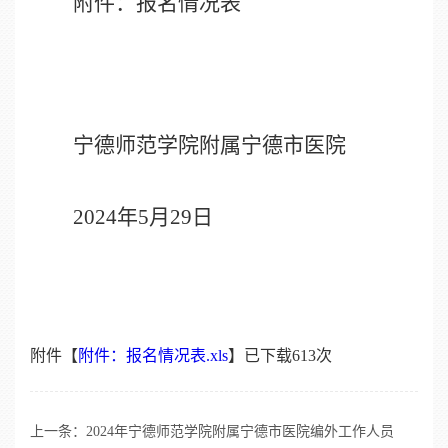
附件：报名情况表
宁德师范学院附属宁德市医院
2024
年
5
月
29
日
附件【
附件：报名情况表.xls
】已下载
613
次
上一条：
2024年宁德师范学院附属宁德市医院编外工作人员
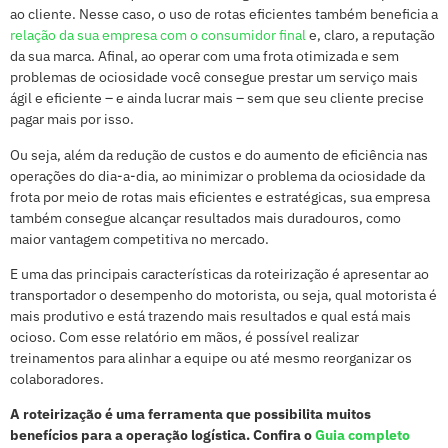
ao cliente. Nesse caso, o uso de rotas eficientes também beneficia a
relação da sua empresa com o consumidor final
e, claro, a reputação
da sua marca. Afinal, ao operar com uma frota otimizada e sem
problemas de ociosidade você consegue prestar um serviço mais
ágil e eficiente – e ainda lucrar mais – sem que seu cliente precise
pagar mais por isso.
Ou seja, além da redução de custos e do aumento de eficiência nas
operações do dia-a-dia, ao minimizar o problema da ociosidade da
frota por meio de rotas mais eficientes e estratégicas, sua empresa
também consegue alcançar resultados mais duradouros, como
maior vantagem competitiva no mercado.
E uma das principais características da roteirização é apresentar ao
transportador o desempenho do motorista, ou seja, qual motorista é
mais produtivo e está trazendo mais resultados e qual está mais
ocioso. Com esse relatório em mãos, é possível realizar
treinamentos para alinhar a equipe ou até mesmo reorganizar os
colaboradores.
A roteirização é uma ferramenta que possibilita muitos
benefícios para a operação logística. Confira o
Guia completo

======

*TASK DIRECTIONS*: Pictures excluded, set down all the entries exactly.

*TASK OUTPUT*:
附件：报名情况表
宁德师范学院附属宁德市医院
2024
年
5
月
29
日
附件【
附件：报名情况表.xls
】已下载
613
次
上一条：
2024年宁德师范学院附属宁德市医院编外工作人员
ao cliente. Nesse caso, o uso de rotas eficientes também beneficia a
relação da sua empresa com o consumidor final
e, claro, a reputação
da sua marca. Afinal, ao operar com uma frota otimizada e sem
problemas de ociosidade você consegue prestar um serviço mais
ágil e eficiente – e ainda lucrar mais – sem que seu cliente precise
pagar mais por isso.
Ou seja, além da redução de custos e do aumento de eficiência nas
operações do dia-a-dia, ao minimizar o problema da ociosidade da
frota por meio de rotas mais eficientes e estratégicas, sua empresa
também consegue alcançar resultados mais duradouros, como
maior vantagem competitiva no mercado.
E uma das principais características da roteirização é apresentar ao
transportador o desempenho do motorista, ou seja, qual motorista é
mais produtivo e está trazendo mais resultados e qual está mais
ocioso. Com esse relatório em mãos, é possível realizar
treinamentos para alinhar a equipe ou até mesmo reorganizar os
colaboradores.
A roteirização é uma ferramenta que possibilita muitos
benefícios para a operação logística. Confira o
Guia completo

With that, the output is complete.